- PROBLEM STATEMENT
Retype the range from the line holding "Presse (992, 48)" to the last line of the listing, inclusive, exactly as it appears and with nothing else.

- DATA SHOWN

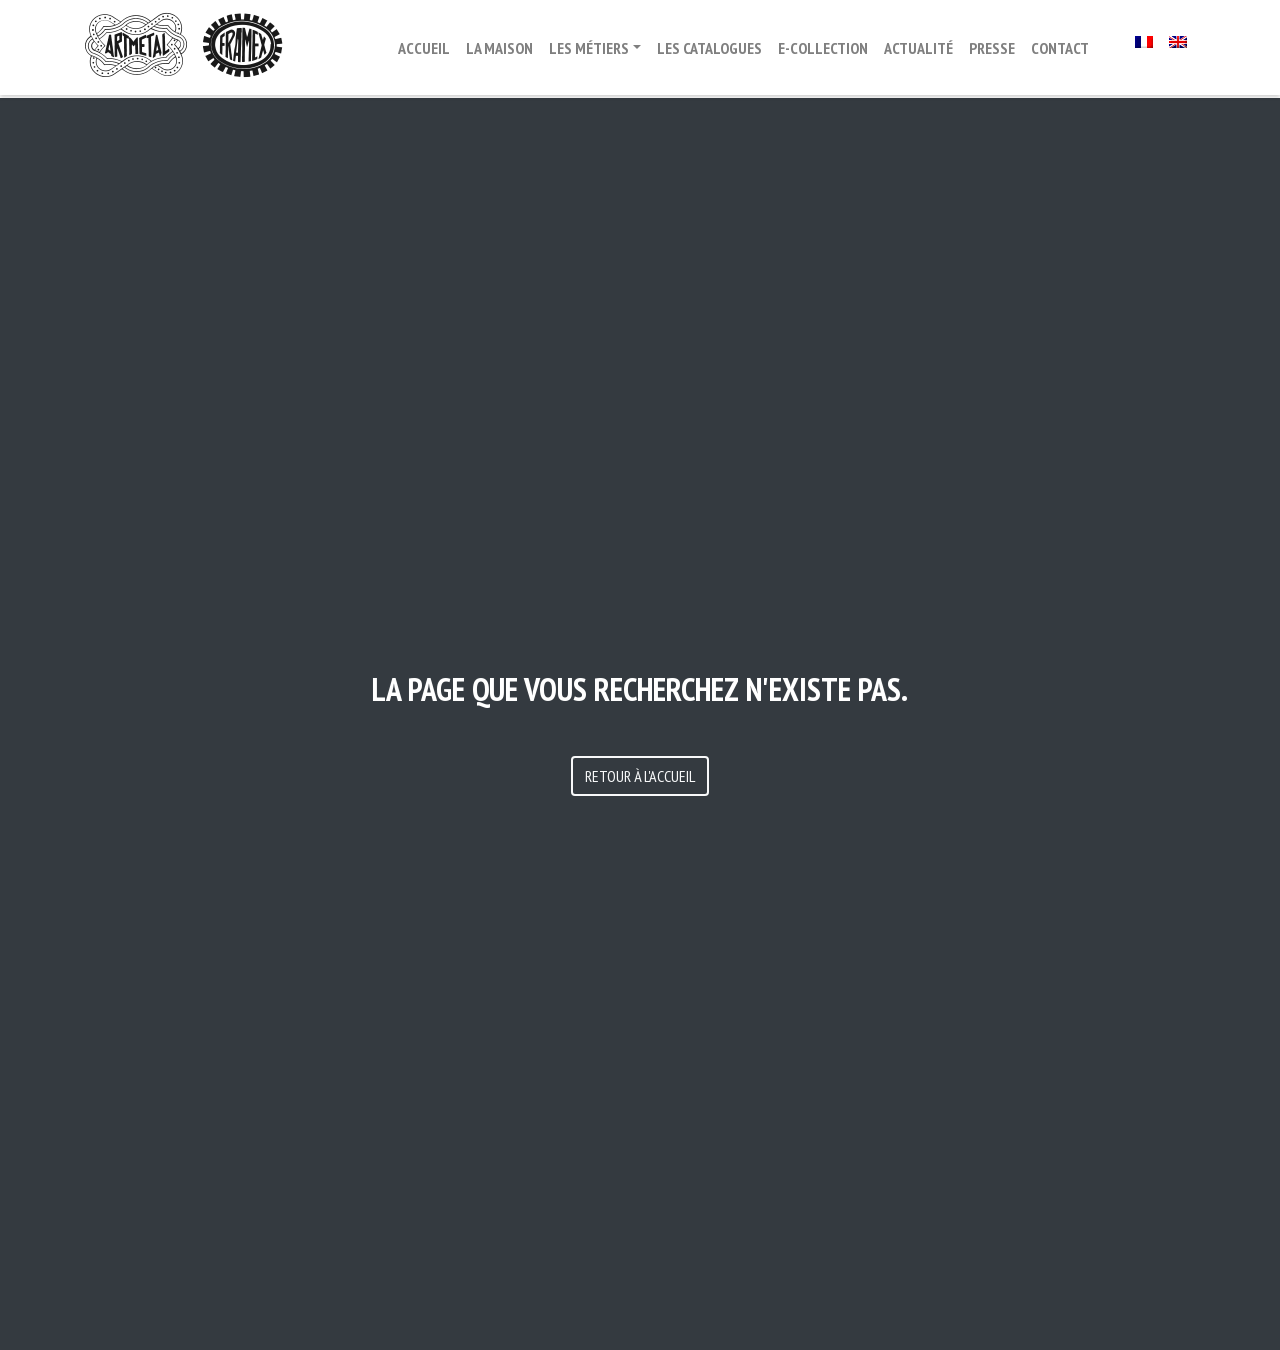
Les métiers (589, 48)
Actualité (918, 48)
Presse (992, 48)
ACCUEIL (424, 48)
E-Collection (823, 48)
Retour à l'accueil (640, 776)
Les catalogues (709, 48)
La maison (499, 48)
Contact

- WRITTEN RESPONSE
Presse (992, 48)
ACCUEIL (424, 48)
E-Collection (823, 48)
Retour à l'accueil (640, 776)
Les catalogues (709, 48)
La maison (499, 48)
Contact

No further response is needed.